Flores and Stevens are currently members of the Tribal Council. Flores is Secretary while Stevens is Treasurer. Flores is also the former Director of the CRIT Library and Archives, and she’s a member of the Parker Unified School District Board.
Patch was elected Tribal Chairman in January 2014 after the previous Chairman, Wayne S. Patch Sr. was recalled. He was elected to his own four-year term in 2016. He had served on the Tribal Council from 1982 to 2008. At the time of his election, he was the Director of the Education Department, and had served there since 1981.

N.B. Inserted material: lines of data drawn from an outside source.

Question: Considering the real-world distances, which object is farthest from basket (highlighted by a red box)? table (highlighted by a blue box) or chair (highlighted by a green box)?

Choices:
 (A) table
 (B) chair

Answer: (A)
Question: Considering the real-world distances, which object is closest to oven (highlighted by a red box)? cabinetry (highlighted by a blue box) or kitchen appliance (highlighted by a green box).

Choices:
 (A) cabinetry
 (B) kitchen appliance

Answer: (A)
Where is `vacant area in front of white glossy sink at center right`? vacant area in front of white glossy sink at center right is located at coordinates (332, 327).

In 2017, Patch came under fire for proposals to lease some of the Tribes’ allotment of Colorado River water to outside interests. This led to a recall effort.

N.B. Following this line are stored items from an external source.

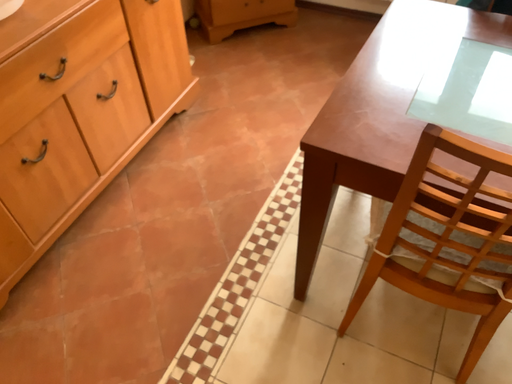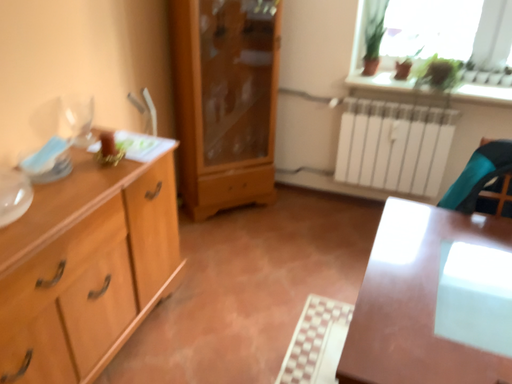 Question: Which way did the camera rotate in the video?

Choices:
 (A) rotated downward
 (B) rotated upward

Answer: (B) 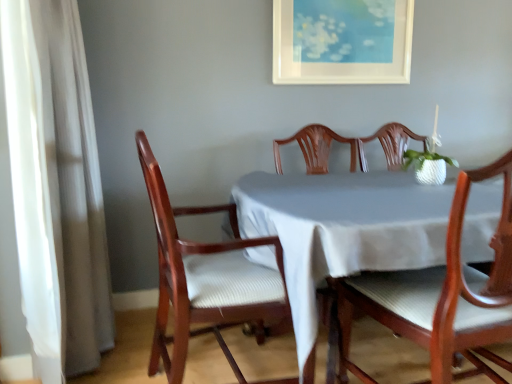 Question: Considering the positions of point (147, 157) and point (458, 211), is point (147, 157) closer or farther from the camera than point (458, 211)?

Choices:
 (A) farther
 (B) closer

Answer: (A)

Question: Is wooden chair at left, placed as the 2th chair when sorted from right to left, bigger or smaller than wooden chair at center, marked as the 1th chair in a right-to-left arrangement?

Choices:
 (A) big
 (B) small

Answer: (A)

Question: Considering the real-world distances, which object is closest to the white matte picture frame at upper center?

Choices:
 (A) wooden chair at left, the 1th chair viewed from the left
 (B) wooden chair at center, the 2th chair when ordered from left to right
 (C) white sheer curtain at left

Answer: (B)

Question: Estimate the real-world distances between objects in this image. Which object is farther from the wooden chair at center, marked as the 1th chair in a right-to-left arrangement?

Choices:
 (A) white matte picture frame at upper center
 (B) white sheer curtain at left
 (C) wooden chair at left, placed as the 2th chair when sorted from right to left

Answer: (A)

Two Tribal members, Tim Stevens-Welsh and Amber Van Fleet, began the recall effort against Patch and the members of the Tribal Council. They said water is precious to the Mohave people, and their greatest resource. They alleged tribal leaders were gambling with their future in planning to lease the water rights. They accused them of acting without the knowledge and consent of Tribal members.

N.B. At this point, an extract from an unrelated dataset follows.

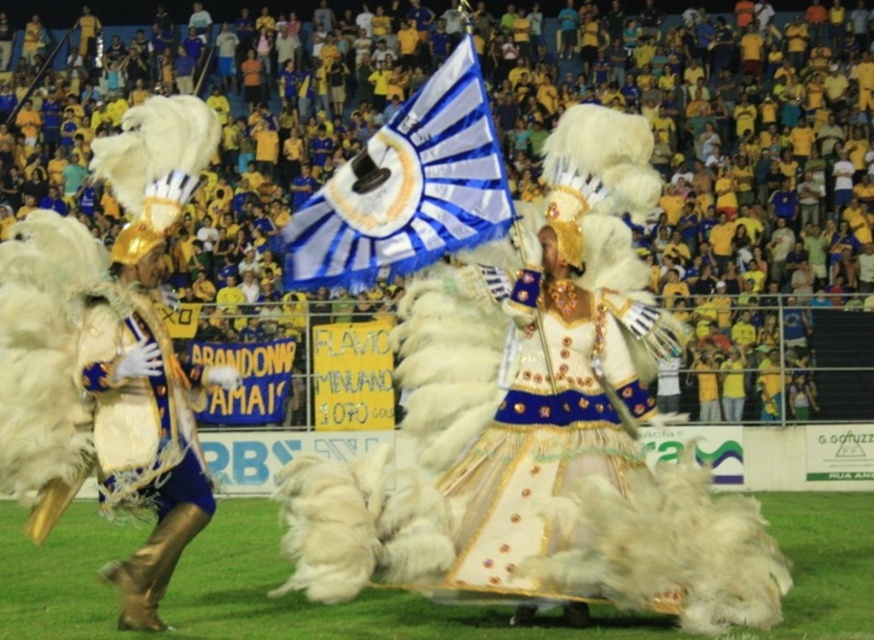 You are a photographer trying to capture the entire scene of the yellow fabric crowd at upper center and the blue and white fabric flag at center in one shot. Considering their widths, which object should you focus on to ensure both are fully visible in your frame?

Since the yellow fabric crowd at upper center is wider than the blue and white fabric flag at center, you should focus on the yellow fabric crowd at upper center to ensure both objects are fully visible in the frame.

You are a photographer trying to capture the blue and white fabric flag at center in your shot. However, the yellow fabric crowd at upper center is blocking your view. Can you adjust your position to see the flag without the crowd obscuring it?

The yellow fabric crowd at upper center is positioned over the blue and white fabric flag at center, so moving your camera angle downward or to the side might allow you to see the flag without the crowd blocking it.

In published reports, including a statement sent to Tribal members in September 2017, Patch said leasing CRIT’s water would be a benefit to communities around Arizona. He added the funds received from leasing water would be used for economic development on the Colorado River Indian Reservation, most notably to repair the rundown system of irrigation canals operated by the Bureau of Indian Affairs. He said the needs of the Tribes, including environmental protection, would be an important part of any agreement.
Patch was removed from office in a recall election on April 28, 2018 by a vote of 469 to 467. He won back his post July 7, 2018, when he received the most number of votes among seven candidates in a special election to fill the position of Tribal Chairman.
The issue of leasing Tribal water rights to outside entities was put to Tribal voters in a special election Jan. 19, 2019. The members voted 435 to 252 to allow Tribal leaders to negotiate the lease of some Tribal water rights.
A total of 17 candidates will be competing for four-year seats on the Tribal Council. They include Timothy Mariscal, Johnson “J.D.” Fisher, Leo Scott, Woodrow Sharp, Richard Dillon Esquerra, Jimmy Alcaida, Amanda Barrera, Anthony Stone Jr., Tommie Miller, Tim Stevens-Welsh, Etta Anderson, Robert “Bobby” Page, Chance Fisher, Tommy Drennan, Valerie Welsh-Tahbo, Lori Knighton, and Jaymee Moore.
Fisher, Page and Drennan are incumbents on the council. Incumbents who will not be seeking reelection include Johnny Hill Jr. and Anisa Parch.
Stevens has been a frequent and vocal critic of the current Tribal government. Welsh-Tahbo is a former Council member who lost her seat in the 2018 recall election. That seat was eventually won by Drennan. Barrera is also a former Council member.
There are five candidates seeking a two-year term on the council. They include Jermaine “Boyda” Fisher, Daphne Hill-Poolaw, Josephine Tahbo, Erica James and Daris Laffoon.
The CRIT constitution requires elections in December of even-numbered years. The terms of Chairman and Vice Chairman are staggered. Vice Chairman Keith Moses was elected to a four-year term in 2018.